Our picture perfect autumn afternoon was an idyllic day, crisp air, beautiful light, several hundred people from the community enjoying music and hay rides. I had to pinch myself to make sure I wasn't watching some Hallmark Television program, that what I was experiencing was truly real. The video posted above was a quick scene I shot and tweaked in the editing to cut out a few seconds of blank movement. The performer's song and the moment were so in sync with each other that it would have been a waste to not capture the moment. If only I hadn't been quite so shakey with my hand-held movements. No matter, the feelings are visible.
The judges handed in their votes quickly, except for me. I was too busy taking notes, sniffing ingredients and savoring bites. I ate slowly and I took small samples. The votes were counted in private so I don't know if we had a tie in any category. Unlike the Farmers' Market contests, there weren't various categories to judge. This was a straightforward affair, 1st, 2nd and 3rd place.
3rd Place was awarded to - Chili #5, Denise Gregorio. Denise, is the mother of one of my son's classmates, so we know her and the family well. I made sure I didn't know who made the chilis before I tasted them, so that I wouldn't be biased. I'm glad I was sure to be a "blind-taster", Denise's chili, along with a few others were cooked by friends. Denise's chili had a bite that lingered on the tongue, giving it a kick that kept on kicking! Thick, ground meat and lots of beans, this too was another chili that I noted i my top five favorites.
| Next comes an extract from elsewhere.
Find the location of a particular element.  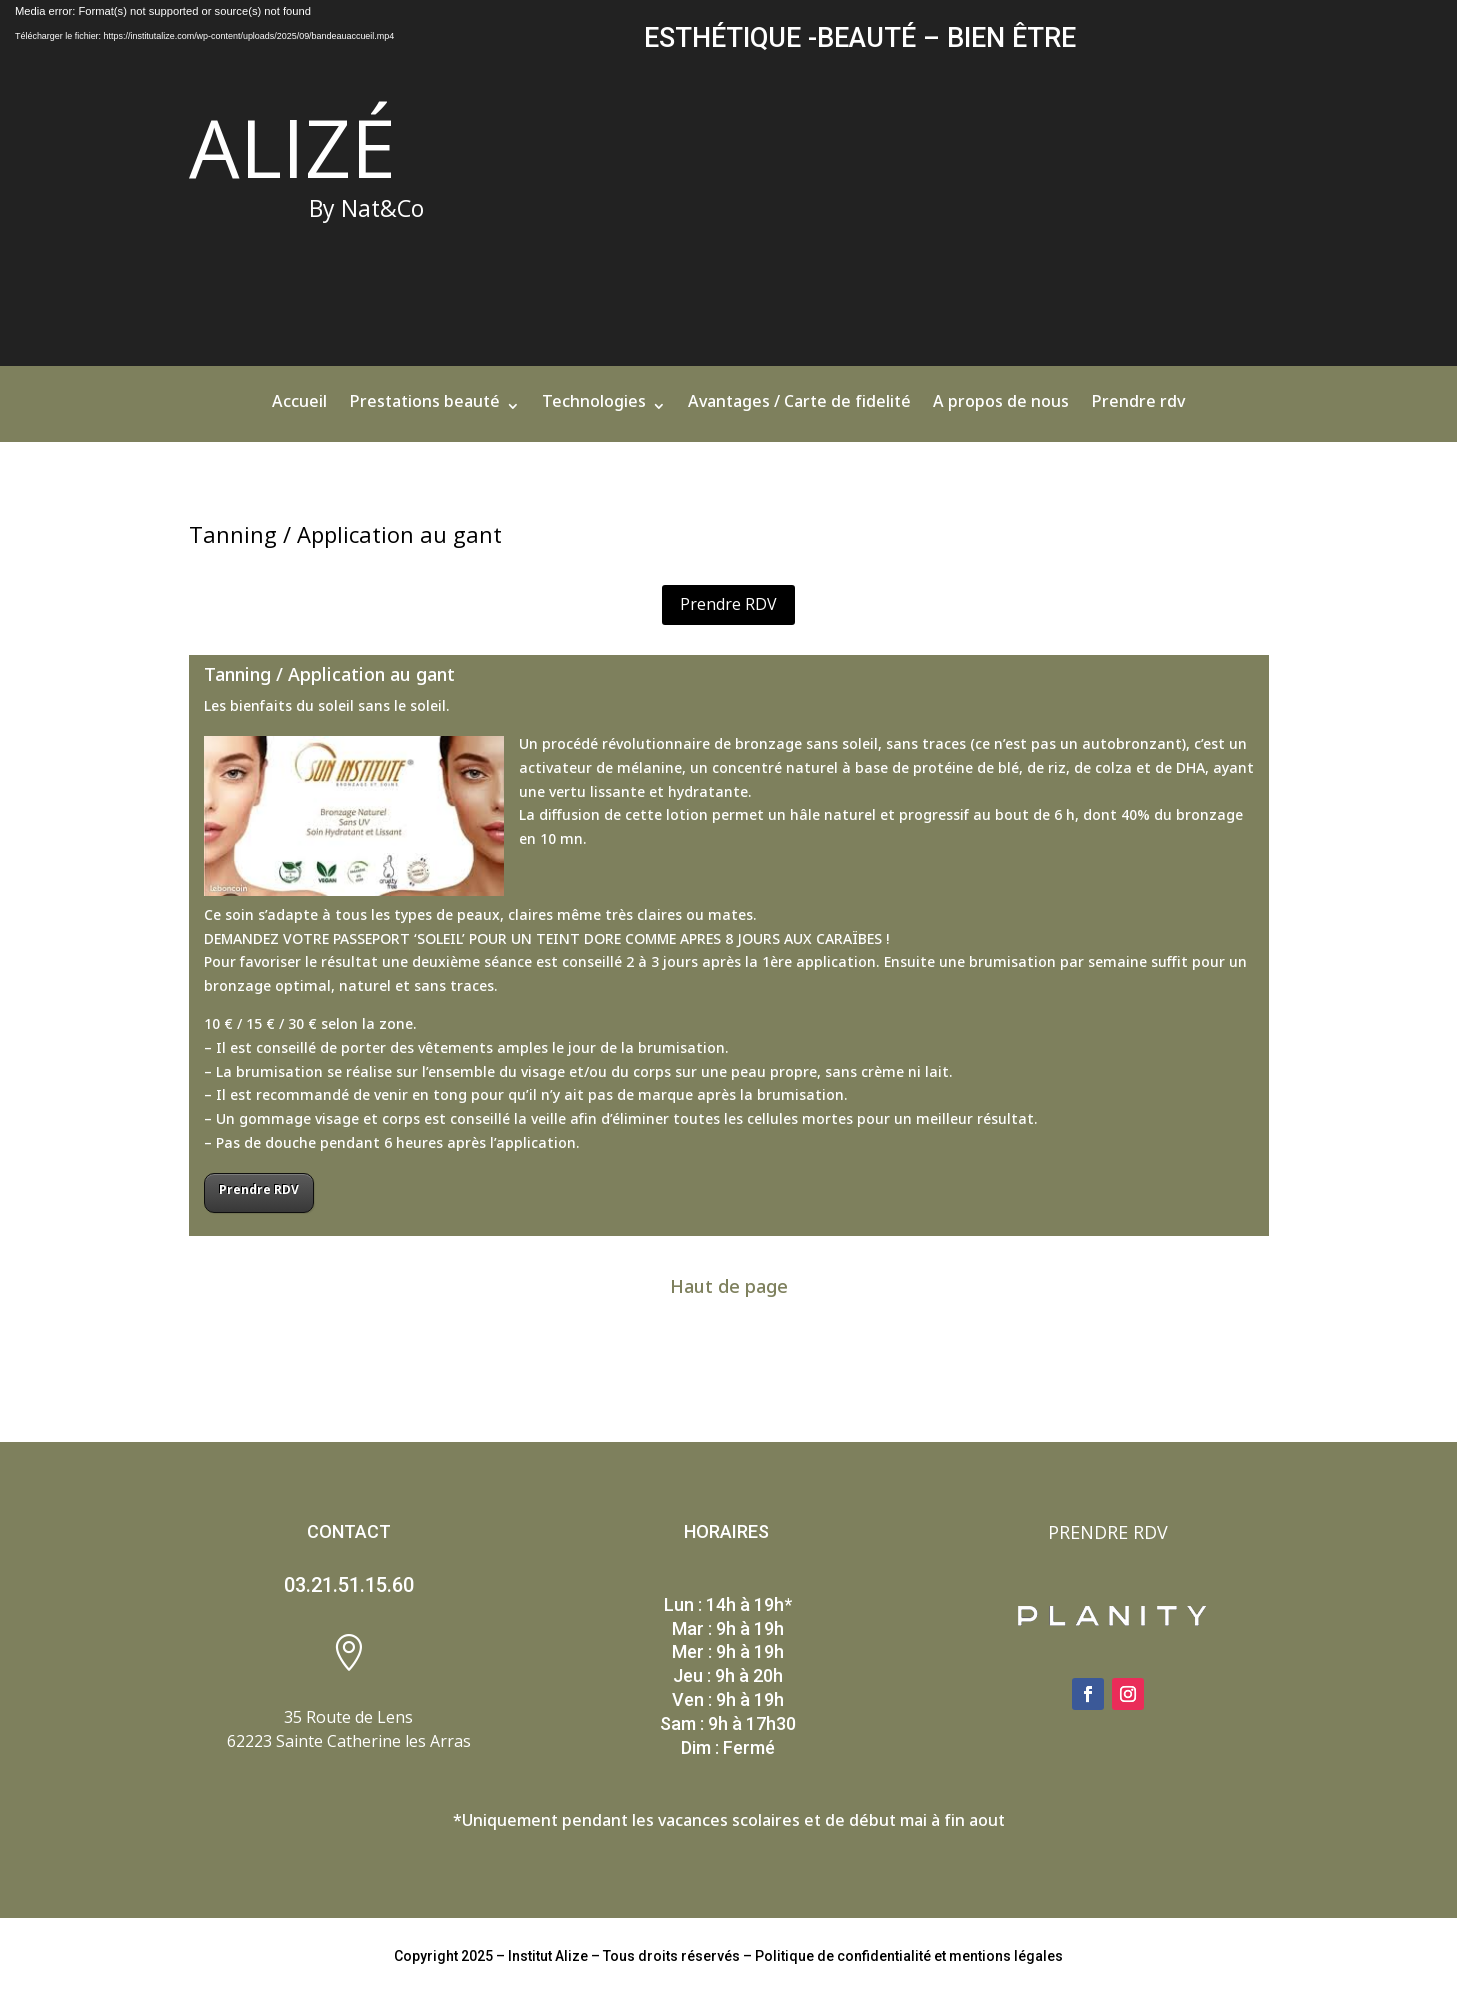

PRENDRE RDV is located at coordinates (1108, 1532).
Kate Thomas-Arter's Chili Recipe:
- 2 lbs. Stew beef - cut into small cubes
- 1 large onion - small dice
- 1 green bell pepper - small dice
- 1 red bell pepper - small dice
- 2 Tbsp Chili powder (McCormick Hot Mexican-Style)
- 2 tsp Ground Cumin
- 1/2 tsp Cayenne Pepper
- 1/2 tsp Garlic Powder
- 2 tsp Salt
- Pinch Freshly Ground Black Pepper
- 1 Can (14-16 ounces) Kidney Beans - mostly drained
- 1 Can (14-16 ounces) Black Beans - drained and rinsed
- 1 Can Mexican-Style Rotel Tomatoes (about 15 ounces)
- 1 Large Can (29oz.) Tomato Sauce
- 1/4 Cup Frank's Red Hot Sauce
- 1 Square Ghiradelli 72% Cacao (must be dark chocolate, at least 72% dark)
- Sauté onion and peppers in oil, set aside.
- Salt and pepper beef, and sear beef in batches in small amount of vegetable oil. Cut into small pieces, deglaze pan.
- Add meat (and its juices) and vegetables back in and add seasonings.
- Add all other ingredients.
- After coming to a boil, simmer for 2 hours, best the next day.
Per Kate's notes to me, she told me,
"I needed to add a little more chili powder and garlic powder, and I also did a cornstarch slurry, because it was a little too liquidy."
A cornstarch slurry is a teaspoon of cornstarch added to a quarter cup of cold water and stirred. You then pour a bit of the slurry into the chili and stir. As the chili heats up, the cornstarch acts as a thickener. Only use a bit at a time, otherwise you may end up with something too thick or like paste!